(Recorded data)

# # #

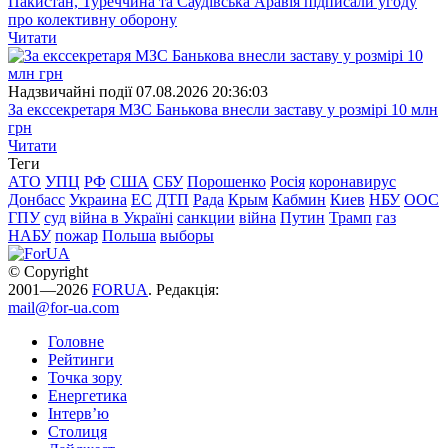
Пакистан, Туреччина та Саудівська Аравія підписали угоду
про колективну оборону
Читати
Надзвичайні події
07.08.2026 20:36:03
За екссекретаря МЗС Банькова внесли заставу у розмірі 10 млн
грн
Читати
Теги
АТО
УПЦ
РФ
США
СБУ
Порошенко
Росія
коронавирус
Донбасс
Украина
ЕС
ДТП
Рада
Крым
Кабмин
Киев
НБУ
ООС
ГПУ
суд
війна в Україні
санкции
війна
Путин
Трамп
газ
НАБУ
пожар
Польша
выборы
© Copyright
2001—2026
FORUA
. Редакція:
mail@for-ua.com
Головне
Рейтинги
Точка зору
Енергетика
Інтерв’ю
Столиця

# # #

WHAT YOU SHOULD DO
Beginning at the line containing "mail@for-ua.com", repeat each line exactly through the last line of the entries, and include no other lines.

SOLUTION
mail@for-ua.com
Головне
Рейтинги
Точка зору
Енергетика
Інтерв’ю
Столиця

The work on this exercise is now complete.